The origins of this song are unclear, although it pre-dates the 1861–1865 American Civil War. American folklorist, Dorothy Scarborough (1878–1935). noted in her 1925 book On the Trail of Negro Folk-Songs, that several people remember hearing the song before the war and her sister, Mrs. George Scarborough, learned the song from a man who had known the song during his earliest childhood from slaves singing it on plantations in Louisiana. Both the dance and the song had as many variants as the old old folk song that it is.
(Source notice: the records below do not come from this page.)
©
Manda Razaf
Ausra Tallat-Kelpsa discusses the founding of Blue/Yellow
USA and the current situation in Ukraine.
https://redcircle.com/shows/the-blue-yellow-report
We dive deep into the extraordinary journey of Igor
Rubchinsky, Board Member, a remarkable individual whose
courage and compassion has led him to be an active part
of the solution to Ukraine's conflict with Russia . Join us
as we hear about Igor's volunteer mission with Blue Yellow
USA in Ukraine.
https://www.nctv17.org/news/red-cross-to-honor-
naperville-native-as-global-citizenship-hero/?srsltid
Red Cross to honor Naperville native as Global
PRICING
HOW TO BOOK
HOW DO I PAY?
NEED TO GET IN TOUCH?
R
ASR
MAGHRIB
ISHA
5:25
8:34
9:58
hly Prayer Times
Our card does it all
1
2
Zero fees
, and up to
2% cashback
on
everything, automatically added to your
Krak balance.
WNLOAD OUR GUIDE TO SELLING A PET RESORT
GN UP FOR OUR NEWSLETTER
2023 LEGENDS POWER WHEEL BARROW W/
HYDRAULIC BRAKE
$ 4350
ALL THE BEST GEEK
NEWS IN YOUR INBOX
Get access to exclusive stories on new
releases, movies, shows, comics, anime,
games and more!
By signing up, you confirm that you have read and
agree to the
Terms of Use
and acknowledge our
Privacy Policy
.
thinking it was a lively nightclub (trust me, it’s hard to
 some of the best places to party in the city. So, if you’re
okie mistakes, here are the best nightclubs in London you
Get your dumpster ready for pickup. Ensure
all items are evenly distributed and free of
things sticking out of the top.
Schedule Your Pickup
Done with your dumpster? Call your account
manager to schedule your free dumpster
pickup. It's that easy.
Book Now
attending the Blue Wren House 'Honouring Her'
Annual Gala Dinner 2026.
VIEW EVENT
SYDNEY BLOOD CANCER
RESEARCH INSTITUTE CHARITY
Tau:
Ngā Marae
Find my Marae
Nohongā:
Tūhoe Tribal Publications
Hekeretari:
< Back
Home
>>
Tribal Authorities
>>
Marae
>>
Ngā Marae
American publishing house, Harper and Brothers, published a version in 1882, heard by author Louise Clarke Pyrnelle (born 1850) on the Alabama plantation of her father when she was a child, that was later republished in 1910:

"Cotton-eyed Joe, Cotton-eyed Joe,
What did make you sarve me so,
Fur ter take my gal erway fum me,
An' cyar her plum ter Tennessee?
Ef it hadn't ben fur Cotton-eyed Joe,
I'd er been married long ergo.
"His eyes wuz crossed, an' his nose wuz flat,
An' his teef wuz out, but wat uv dat?
Fur he wuz tall, an' he wuz slim,
An' so my gal she follered him.
Ef it hadn't ben fur Cotton-eyed Joe,
I'd er been married long ergo.
"No gal so hansum could be foun',
Not in all dis country roun',
Wid her kinky head, an' her eyes so bright,
Wid her lips so red an' her teef so white.
Ef it hadn't ben fur Cotton-eyed Joe,
I'd been married long ergo.
"An* I loved dat gal wid all my heart,
An' she swo' fum me she'd never part;
But den wid Joe she runned away,
An' lef' me hyear fur ter weep all day.
O Cotton-eyed Joe, O Cotton-eyed Joe,
What did make you sarve me so?
O Joe, ef it hadn't er ben fur you,
I'd er married dat gal fur true."

By 1884, the same year Mark Twain's Adventures of Huckleberry Finn was published, the fiddle based song was referred to as "an old, familiar air."

Notes

  • Although the song is in the public domain, any modern-day recorded versions (such as by the Rednex) are NOT.